Marilyn Josselyn’s MdDS Story

Marilyn and Roger Josselyn, Co-Founders of the MdDS Foundation

In 1998, Marilyn developed a poorly understood condition of imbalance after a Russian waterways cruise. She had to immediately quit her job due to what was diagnosed as Mal de Débarquement Syndrome or MdDS.

As a result of their experiences in learning about and adjusting to life with MdDS, Marilyn and Roger Josselyn began a crusade to increase awareness about this disorder. This crusade has grown into the current MdDS Balance Disorder Foundation. What started as a member base of a few dozen has grown into hundreds worldwide. Thus, there has been great progress finding those who suffer from MdDS, improving knowledge about MdDS, and providing two vibrant Support Groups for those affected by MdDS.

Roger was a retired business manager who picked up on the heels of Stanford PhD candidate, Evan Torrie, after MdDS caused Evan to abandon his pioneering website dedicated to the disorder. Marilyn and Roger met with Sue Barnes and decided to pursue internet (website) development. They initially shunned the complexities of forming an independent non-profit organization in favor of gaining immediate benefits under the umbrella of the National Heritage Foundation (NHF).

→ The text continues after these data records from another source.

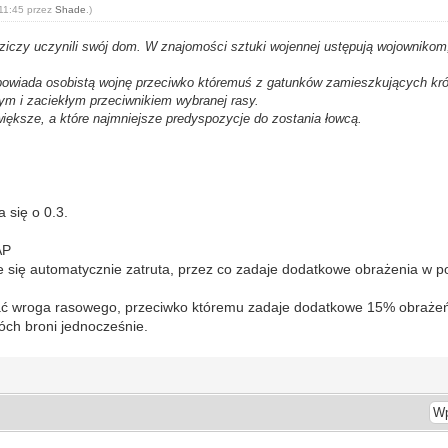
 11:45 przez
Shade
.)
z dziczy uczynili swój dom. W znajomości sztuki wojennej ustępują wojownikom
powiada osobistą wojnę przeciwko któremuś z gatunków zamieszkujących król
ym i zaciekłym przeciwnikiem wybranej rasy.
jwiększe, a które najmniejsze predyspozycje do zostania łowcą.
 się o 0.3.
AP
aje się automatycznie zatruta, przez co zadaje dodatkowe obrażenia w p
ać wroga rasowego, przeciwko któremu zadaje dodatkowe 15% obraże
óch broni jednocześnie.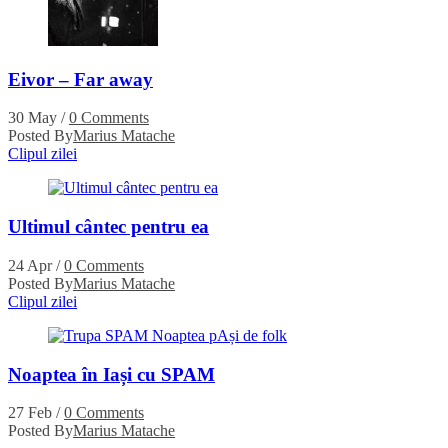
Eivor – Far away
30 May
/
0 Comments
Posted By
Marius Matache
Clipul zilei
Ultimul cântec pentru ea
24 Apr
/
0 Comments
Posted By
Marius Matache
Clipul zilei
Noaptea în Iași cu SPAM
27 Feb
/
0 Comments
Posted By
Marius Matache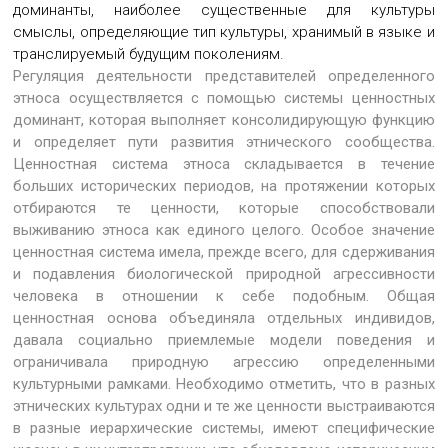
доминанты, наиболее существенные для культуры
смыслы, определяющие тип культуры, хранимый в языке и
транслируемый будущим поколениям.
Регуляция деятельности представителей определенного
этноса осуществляется с помощью системы ценностных
доминант, которая выполняет консолидирующую функцию
и определяет пути развития этнического сообщества.
Ценностная система этноса складывается в течение
больших исторических периодов, на протяжении которых
отбираются те ценности, которые способствовали
выживанию этноса как единого целого. Особое значение
ценностная система имела, прежде всего, для сдерживания
и подавления биологической природной агрессивности
человека в отношении к себе подобным. Общая
ценностная основа объединяла отдельных индивидов,
давала социально приемлемые модели поведения и
ограничивала природную агрессию определенными
культурными рамками. Необходимо отметить, что в разных
этнических культурах одни и те же ценности выстраиваются
в разные иерархические системы, имеют специфические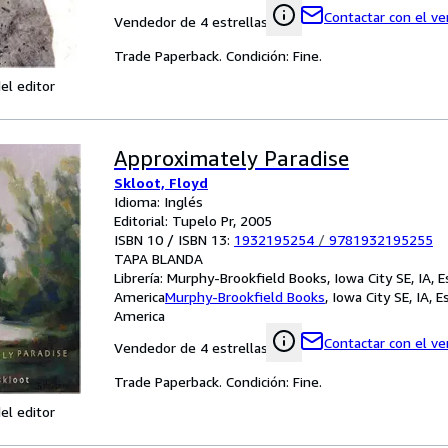
Contactar con el v
Vendedor de 4 estrellas
Trade Paperback. Condición: Fine.
el editor
Approximately Paradise
Skloot, Floyd
Idioma: Inglés
Editorial: Tupelo Pr, 2005
ISBN 10 / ISBN 13:
1932195254
/
9781932195255
TAPA BLANDA
Librería:
Murphy-Brookfield Books, Iowa City SE, IA, 
America
Murphy-Brookfield Books
,
Iowa City SE, IA, 
America
Contactar con el v
Vendedor de 4 estrellas
Trade Paperback. Condición: Fine.
el editor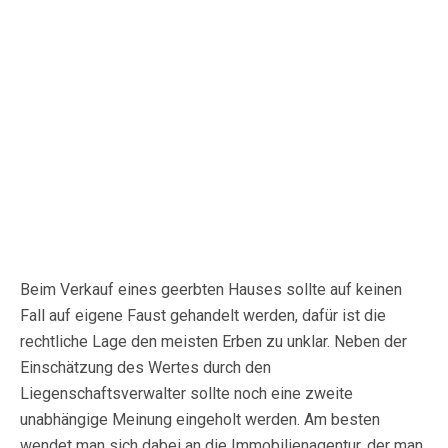
Beim Verkauf eines geerbten Hauses sollte auf keinen
Fall auf eigene Faust gehandelt werden, dafür ist die
rechtliche Lage den meisten Erben zu unklar. Neben der
Einschätzung des Wertes durch den
Liegenschaftsverwalter sollte noch eine zweite
unabhängige Meinung eingeholt werden. Am besten
wendet man sich dabei an die Immobilienagentur, der man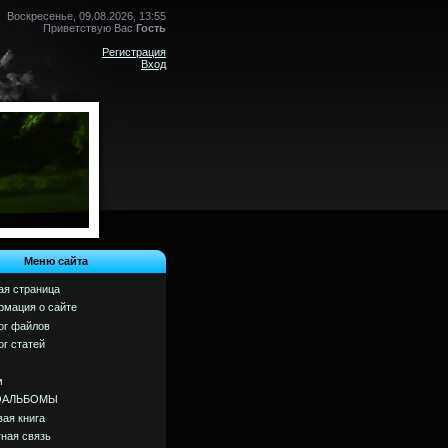
Воскресенье, 09.08.2026, 13:55
Приветствую Вас
Гость
Регистрация
Вход
Меню сайта
ая страница
мация о сайте
ог файлов
ог статей
м
ОАЛЬБОМЫ
вая книга
ная связь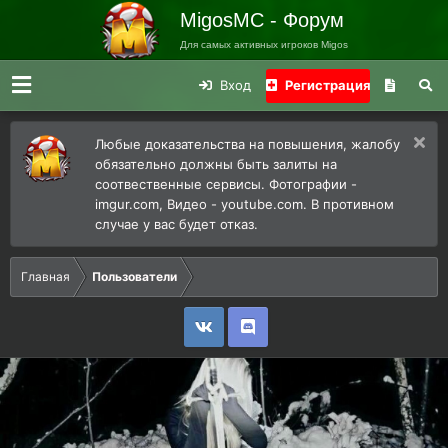
MigosMC - Форум
Для самых активных игроков Migos
Вход
Регистрация
Любые доказательства на повышения, жалобу
обязательно должны быть залиты на
соотвественные сервисы. Фотографии -
imgur.com, Видео - youtube.com. В противном
случае у вас будет отказ.
Главная
Пользователи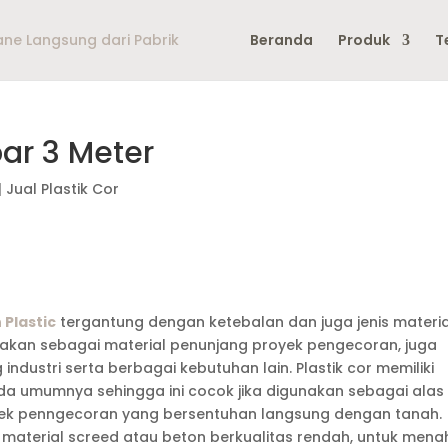
Beranda
Produk
T
bar 3 Meter
|
Jual Plastik Cor
 Plastic
tergantung dengan ketebalan dan juga jenis materia
gunakan sebagai material penunjang proyek pengecoran, juga
dustri serta berbagai kebutuhan lain. Plastik cor memiliki
ada umumnya sehingga ini cocok jika digunakan sebagai alas
yek penngecoran yang bersentuhan langsung dengan tanah.
ari material screed atau beton berkualitas rendah, untuk men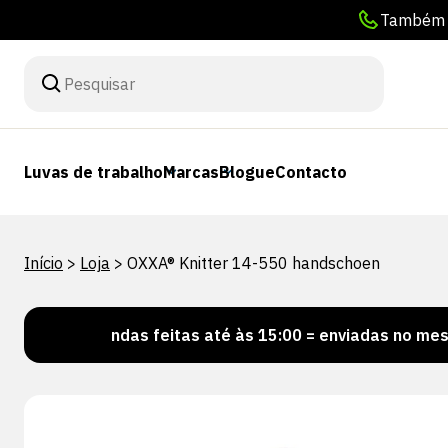
Também p
Luvas de trabalho
Marcas
Blogue
Contacto
Início
>
Loja
>
OXXA® Knitter 14-550 handschoen
comendas feitas até às 15:00 = enviadas no mesmo dia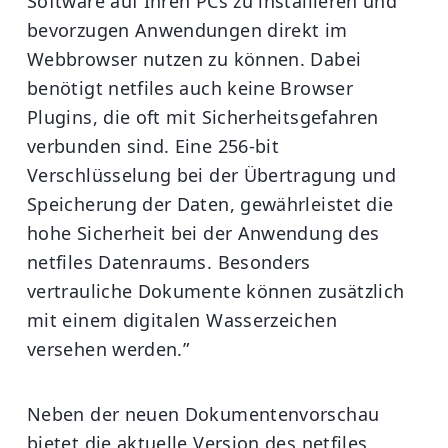
Software auf Ihren PCs zu installieren und
bevorzugen Anwendungen direkt im
Webbrowser nutzen zu können. Dabei
benötigt netfiles auch keine Browser
Plugins, die oft mit Sicherheitsgefahren
verbunden sind. Eine 256-bit
Verschlüsselung bei der Übertragung und
Speicherung der Daten, gewährleistet die
hohe Sicherheit bei der Anwendung des
netfiles Datenraums. Besonders
vertrauliche Dokumente können zusätzlich
mit einem digitalen Wasserzeichen
versehen werden.”
Neben der neuen Dokumentenvorschau
bietet die aktuelle Version des netfiles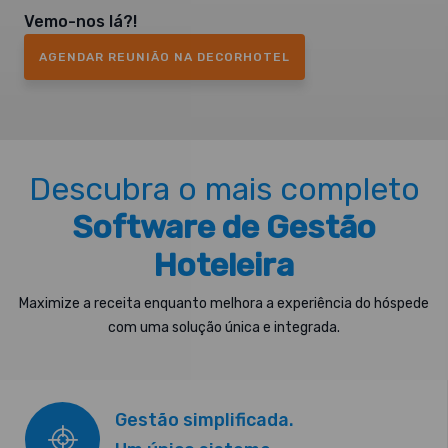
Vemo-nos lá?!
AGENDAR REUNIÃO NA DECORHOTEL
Descubra o mais completo
Software de Gestão
Hoteleira
Maximize a receita enquanto melhora a experiência do hóspede
com uma solução única e integrada.
Gestão simplificada.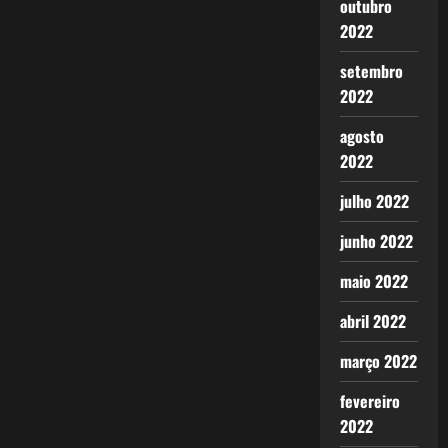
outubro
2022
setembro
2022
agosto
2022
julho 2022
junho 2022
maio 2022
abril 2022
março 2022
fevereiro
2022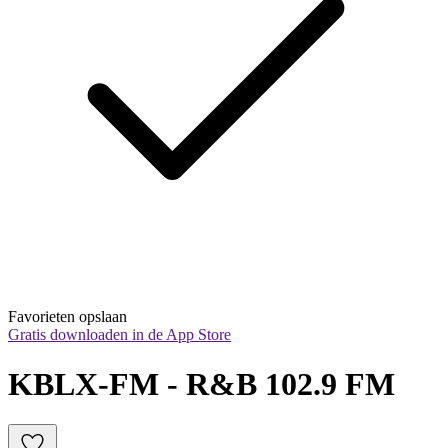
Favorieten opslaan
Gratis downloaden in de App Store
KBLX-FM - R&B 102.9 FM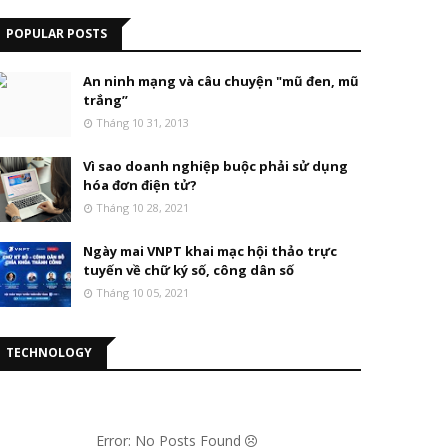
POPULAR POSTS
An ninh mạng và câu chuyện "mũ đen, mũ
trắng”
Tháng 10 31, 2013
Vì sao doanh nghiệp buộc phải sử dụng
hóa đơn điện tử?
Tháng 10 28, 2021
Ngày mai VNPT khai mạc hội thảo trực
tuyến về chữ ký số, công dân số
Tháng 10 05, 2021
TECHNOLOGY
Error: No Posts Found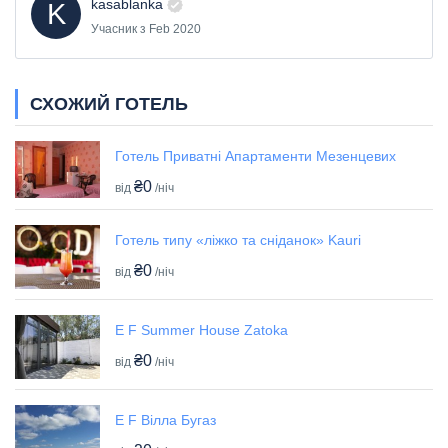
kasablanka
K
Учасник з Feb 2020
СХОЖИЙ ГОТЕЛЬ
Готель Приватні Апартаменти Мезенцевих
₴0
від
/ніч
Готель типу «ліжко та сніданок» Kauri
₴0
від
/ніч
E F Summer House Zatoka
₴0
від
/ніч
E F Вілла Бугаз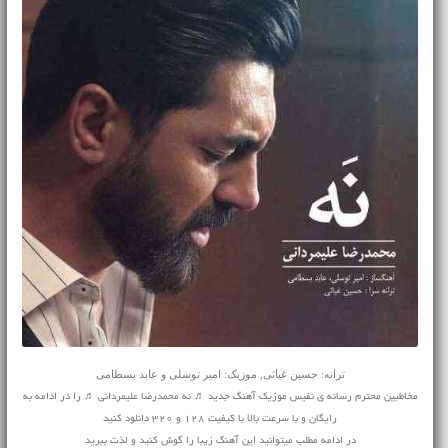
ترانه: حسین غیاثی, موزیک: امیر توسلی و عابد بسطامی
مخاطبین محترم رسانه ی نفیس موزیک آهنگ جدید ♬ نه محمدرضا علیمردانی ♬ را در ادامه به
رایگان و با سرعت بالا با کیفیت 128 و 320 دانلود کنید
در ادامه مطلب میتوانید این آهنگ زیبا را گوش کنید و لذت ببرید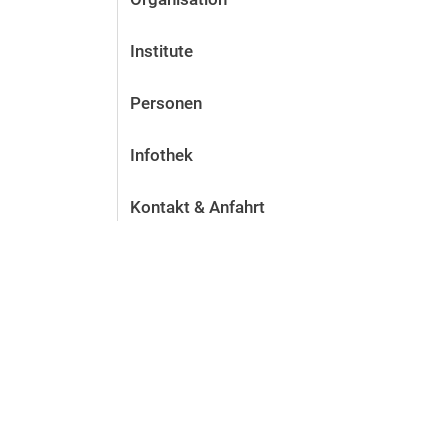
Institute
Personen
Infothek
Kontakt & Anfahrt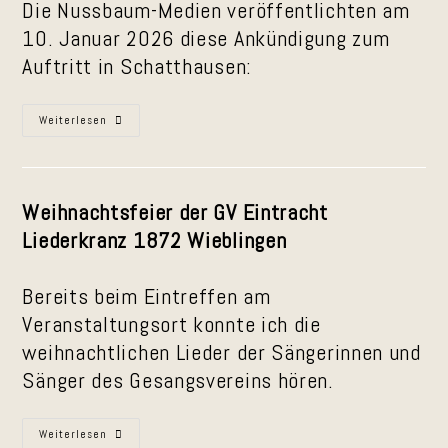
Auftritt
Die Nussbaum-Medien veröffentlichten am
In
Battenberg
10. Januar 2026 diese Ankündigung zum
Auftritt in Schatthausen:
Presseankündigung
Weiterlesen
Zum
„Kurpfälzer
Gebabbel
Unn
Gebrumm“
In
Weihnachtsfeier der GV Eintracht
Schatthausen
Liederkranz 1872 Wieblingen
Bereits beim Eintreffen am
Veranstaltungsort konnte ich die
weihnachtlichen Lieder der Sängerinnen und
Sänger des Gesangsvereins hören.
Auftritt
Weiterlesen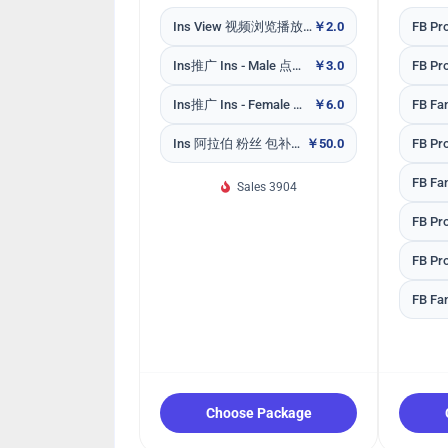
Ins View 视频浏览播放量 + impression曝光阿拉伯
￥2.0
Ins推广 Ins - Male 点赞Like ~ Arab 🇸🇦 ~ 𝗥𝗘𝗙𝗜𝗟𝗟 30D ~ 30k/days ~ INSTANT
￥3.0
Ins推广 Ins - Female 点赞Like ~ Arab 🇸🇦 ~ 𝗥𝗘𝗙𝗜𝗟𝗟 30D ~ 30k/days ~ INSTANT
￥6.0
Ins 阿拉伯 粉丝 包补30天
￥50.0
Sales 3904
Choose Package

These benefits included not only status as a tax exempt organization that functioned under the oversight of the NHF, but, also a website opportunity provided by the NHF. The latter established the first internet presence of the fledgling Foundation. However, because of changes in US tax laws regarding non-profit entities, it became necessary to transition into independent status.  Thus, by January of 2007, Roger was able to complete the complexities of filing the necessary paperwork to become an independent 501(c)(3), subject to the usual state and federal regulations.

The initial goal of the Foundation was to harness research directed towards effective treatments and a cure for MdDS. However, the lack of specific tests to diagnose MdDS redirected Foundation efforts to solicit additional volunteers who were willing and able to “spread the word”. In 2003, the Foundation established an Internet-based MdDS Support Group for those suffering from MdDS, and their families, who needed to know what they suffered from. Expanded efforts were directed towards educating health care providers. Initial publicity was through local newspapers and an occasional reference in professional articles. The Foundation created and distributed an informative brochure. These early efforts were assisted by VEDA (Vestibular Disorder Association) and NORD (National Organization of Rare Diseases), the latter having listed the Foundation through the National Institutes of Health (NIH). The Foundation then gained the support of a five member Advisory Council of physicians and garnered international attention through the efforts of volunteers. Subsequently, the Foundation was fundamental in efforts to have MdDS listed as an index item under ICD-9-CM code 780.4, “Diagnosis, Dizziness & Giddiness Syndromes”. Since 2006, the Foundation has sponsored a newsletter that is routinely sent to a growing number of medical professionals; this effort has gained significant attention through the publication of survey findings from the 600+ members of the MdDS Support Group. Several members participated in tests with two forms of tactile brain retraining devices. And, a “severity scale” was published to aid in quantifying the extent to which members were impaired by the disorder. In 2007, national press and TV coverage of MdDS allowed large numbers of those suffering from misdiagnoses to identify their disorder and join the MdDS Support Group; the gratitude in “finding I am not crazy” was overwhelming.

Since 2006, the Foundation has directed attention to medical professionals through attendance at the annual conventions of selected medical specialties. In 2006 and 2007, the Foundation hosted a booth at the annual meeting of the  American Academy of Otolaryngology – Head and Neck Surgery Foundation (AAO-HNSF), also known as the OTO EXPO. In 2008, the Foundation was represented at the annual meeting of the American Academy of Neurology (AAN). While many professionals had diagnosed “a few” of their patients with MdDS, the predominant query was “how can I treat it?”.

At the end of 2007, Roger stepped down from his position as the leader of the Board of the MdDS Balance Disorder Foundation. Marilyn continues in her role as a member of the Board. The new Board includes more key players than before and offers great promise of the first real steps toward MdDS research. Although the Josselyns and Foundational efforts have made the medical profession more aware of this widely misdiagnosed disorder, much remains to be done so that someone can walk into her/his family doctor and be promptly diagnosed with MdDS.